From Bird's-Eye to Street View: Crafting Diverse and Condition-Aligned Images with Latent Diffusion Model
This work addresses the need for accurate street-view image generation from BEV maps to enhance driving algorithms, representing an incremental improvement by adapting existing diffusion models to a specific domain.
The paper tackles the problem of generating diverse and condition-aligned street-view images from Bird's-Eye View (BEV) maps for autonomous driving applications, achieving this by fine-tuning a latent diffusion model with a neural view transformation component to produce multi-view semantic segmentation maps as conditions.

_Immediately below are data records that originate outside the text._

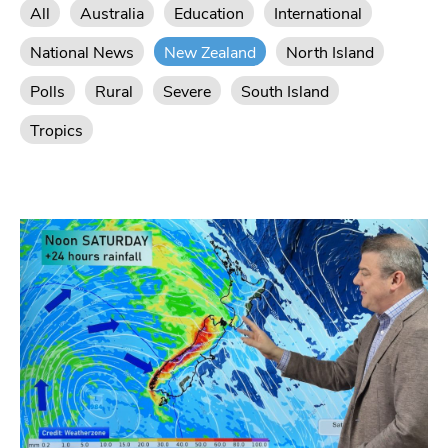
All
Australia
Education
International
National News
New Zealand
North Island
Polls
Rural
Severe
South Island
Tropics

We explore Bird's-Eye View (BEV) generation, converting a BEV map into its corresponding multi-view street images. Valued for its unified spatial representation aiding multi-sensor fusion, BEV is pivotal for various autonomous driving applications. Creating accurate street-view images from BEV maps is essential for portraying complex traffic scenarios and enhancing driving algorithms. Concurrently, diffusion-based conditional image generation models have demonstrated remarkable outcomes, adept at producing diverse, high-quality, and condition-aligned results. Nonetheless, the training of these models demands substantial data and computational resources. Hence, exploring methods to fine-tune these advanced models, like Stable Diffusion, for specific conditional generation tasks emerges as a promising avenue. In this paper, we introduce a practical framework for generating images from a BEV layout. Our approach comprises two main components: the Neural View Transformation and the Street Image Generation. The Neural View Transformation phase converts the BEV map into aligned multi-view semantic segmentation maps by learning the shape correspondence between the BEV and perspective views. Subsequently, the Street Image Generation phase utilizes these segmentations as a condition to guide a fine-tuned latent diffusion model. This finetuning process ensures both view and style consistency. Our model leverages the generative capacity of large pretrained diffusion models within traffic contexts, effectively yielding diverse and condition-coherent street view images.